Around 30 churches in the county have applied to join the rain-tax rebate program, which will save some of them (especially the ones with large parking lots) thousands of dollars a year. The Washington Post story was secularist in its framing, which is to say that the reporting was done in a kind of wonder that churches, of all things, are getting these rebate deals—thereby setting the county up for possible wall-of-separation and viewpoint-discrimination lawsuits from secular nonprofits and even for-profit businesses.

But precisely what religious Americans should worry about is that churches, of all things, are getting these deals. The nation’s houses of worship are an “untapped resource” for making people “do what is right,” a spokesman for the Environmental Protection Agency told the Post. And when government officials start telling churches to preach “what is right,” we’ve crossed into a new and very un-American world of sermons for the king’s pleasure.

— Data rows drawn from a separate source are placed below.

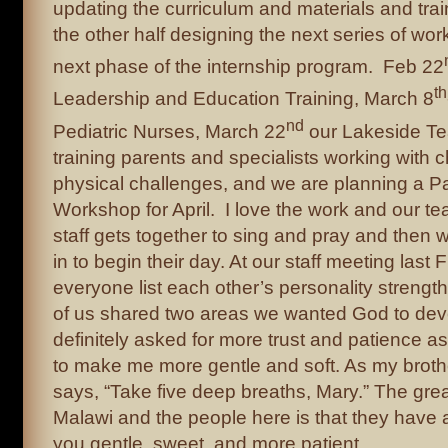
updating the curriculum and materials and trai
the other half designing the next series of wo
next phase of the internship program. Feb 22
th
Leadership and Education Training, March 8
nd
Pediatric Nurses, March 22
our Lakeside Te
training parents and specialists working with c
physical challenges, and we are planning a P
Workshop for April. I love the work and our t
staff gets together to sing and pray and then w
in to begin their day. At our staff meeting last F
everyone list each other’s personality strength
of us shared two areas we wanted God to deve
definitely asked for more trust and patience as
to make me more gentle and soft. As my brother
says, “Take five deep breaths, Mary.” The grea
Malawi and the people here is that they have
you gentle, sweet, and more patient.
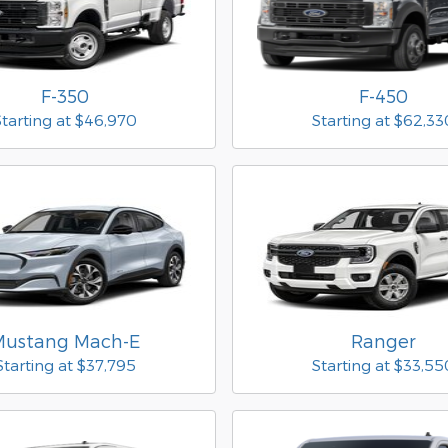
F-350
F-450
Starting at
$46,970
Starting at
$62,33
Mustang Mach-E
Ranger
Starting at
$37,795
Starting at
$33,55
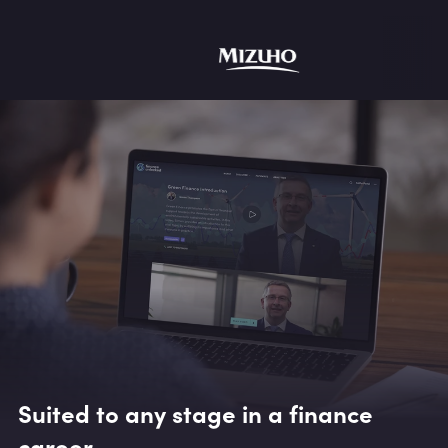
Suited to any stage in a finance
career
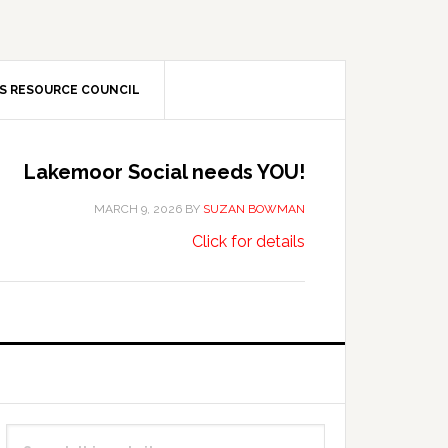
S RESOURCE COUNCIL
Lakemoor Social needs YOU!
MARCH 9, 2026
BY
SUZAN BOWMAN
about
…
Click for details
Lakemoor
Social
needs
YOU!
Primary
Search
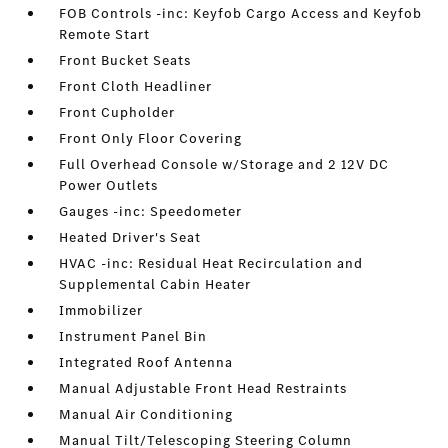
FOB Controls -inc: Keyfob Cargo Access and Keyfob
Remote Start
Front Bucket Seats
Front Cloth Headliner
Front Cupholder
Front Only Floor Covering
Full Overhead Console w/Storage and 2 12V DC
Power Outlets
Gauges -inc: Speedometer
Heated Driver's Seat
HVAC -inc: Residual Heat Recirculation and
Supplemental Cabin Heater
Immobilizer
Instrument Panel Bin
Integrated Roof Antenna
Manual Adjustable Front Head Restraints
Manual Air Conditioning
Manual Tilt/Telescoping Steering Column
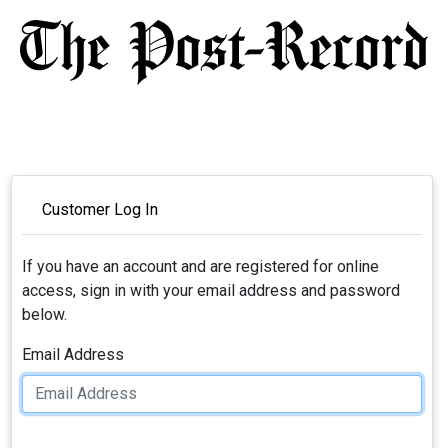
Customer Log In
If you have an account and are registered for online
access, sign in with your email address and password
below.
Email Address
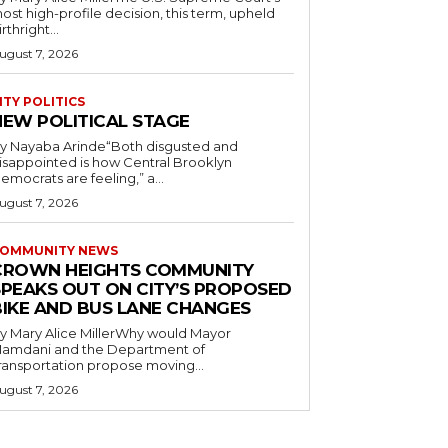
ost high-profile decision, this term, upheld
irthright...
ugust 7, 2026
ITY POLITICS
NEW POLITICAL STAGE
y Nayaba Arinde“Both disgusted and
isappointed is how Central Brooklyn
emocrats are feeling,” a...
ugust 7, 2026
OMMUNITY NEWS
CROWN HEIGHTS COMMUNITY
SPEAKS OUT ON CITY’S PROPOSED
BIKE AND BUS LANE CHANGES
y Mary Alice MillerWhy would Mayor
amdani and the Department of
ransportation propose moving...
ugust 7, 2026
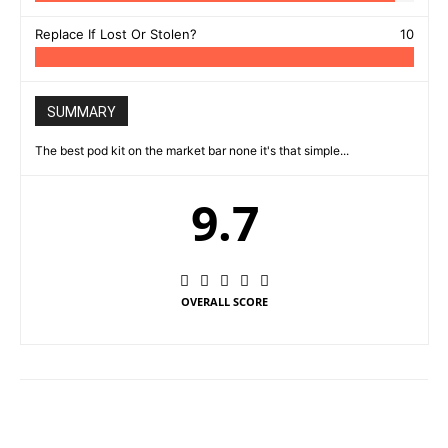
Replace If Lost Or Stolen?
10
SUMMARY
The best pod kit on the market bar none it's that simple...
9.7
OVERALL SCORE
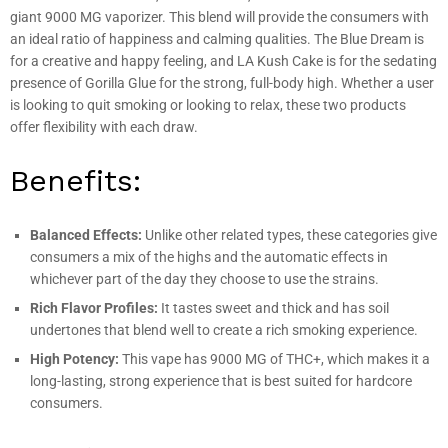
giant 9000 MG vaporizer. This blend will provide the consumers with
an ideal ratio of happiness and calming qualities. The Blue Dream is
for a creative and happy feeling, and LA Kush Cake is for the sedating
presence of Gorilla Glue for the strong, full-body high. Whether a user
is looking to quit smoking or looking to relax, these two products
offer flexibility with each draw.
Benefits:
Balanced Effects:
Unlike other related types, these categories give
consumers a mix of the highs and the automatic effects in
whichever part of the day they choose to use the strains.
Rich Flavor Profiles:
It tastes sweet and thick and has soil
undertones that blend well to create a rich smoking experience.
High Potency:
This vape has 9000 MG of THC+, which makes it a
long-lasting, strong experience that is best suited for hardcore
consumers.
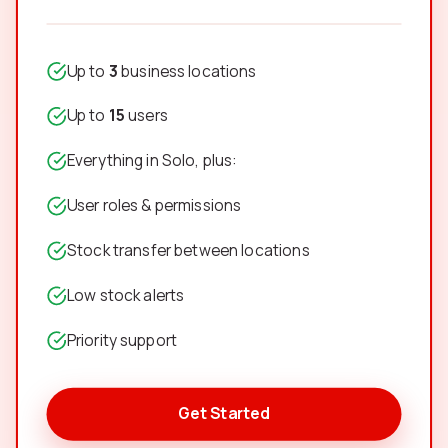
Up to
3
business locations
Up to
15
users
Everything in Solo, plus:
User roles & permissions
Stock transfer between locations
Low stock alerts
Priority support
Get Started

A world, for that matter, of sermons for the king’s money. By all reports, Adam Ortiz is a good guy. Environmental director for Prince George’s County, he’s a tall, wide-eyed man with a lopsided smile and a goofy Van Dyke beard framing his mouth. He doesn’t look like someone who wants to wreck the republic and establish the kind of well-controlled state churches for which even King George I of Great Britain hungered in vain. Ortiz simply believes in environmentalism so deeply that he doesn’t understand the possibility that churches shouldn’t be bribed to preach about what he thinks they must also believe is right. Protecting the Chesapeake from pollutants carried in by runoff is important, sure. That’s why Maryland imposed the rain tax. But more important is getting people’s minds straight. And who better than the churches for that?

America’s congregations are fairly good at resisting direct threats. This past October, for example, lawyers working for the mayor of Houston, Annise Parker, issued subpoenas demanding the text of church sermons preached on “sexuality and gender identity” in opposition to the city’s new gay-rights ordinance. The speed with which Parker fled from the resulting national outcry was almost comic. She still thinks she was right to threaten the local churches, but, well, “I don’t want to have a national debate on freedom of religion,” she admitted as she ordered the subpoenas rescinded. She just wanted the local Houston churches to get their minds straight, and the national attention thwarted that well-intended plan of intimidation.

But if they’ve been good at resisting the king’s order, America’s congregations have proved less good at resisting the king’s coin. For a church like Forestville New Redeemer Baptist, $744 a year is serious money—money needed for food programs and missionary work and replacements for the fraying hymnals. Money needed for this winter’s heating bill, for that matter. “Once Uncle Sam finds a way to take your money,” Pastor Thomas told the Post, “he doesn’t stop.” So why not take the deal that the smiling Adam Ortiz is offering? It’s not as though the churches are opposed to environmentalism, after all. Stewardship of God’s creation is a principle written right there in the Bible.

What’s also written in the Bible is the command to render unto God that which is God’s. Nothing should make pastors more suspicious of preaching on a particular topic than money offered for sermons on that topic. No church in America ought to take that bribe.

Maybe even more to the point, no government official ought to offer it.

Joseph Bottum is a contributing editor to The Weekly Standard and the author of An Anxious Age: The Post-Protestant Ethic and the Spirit of America.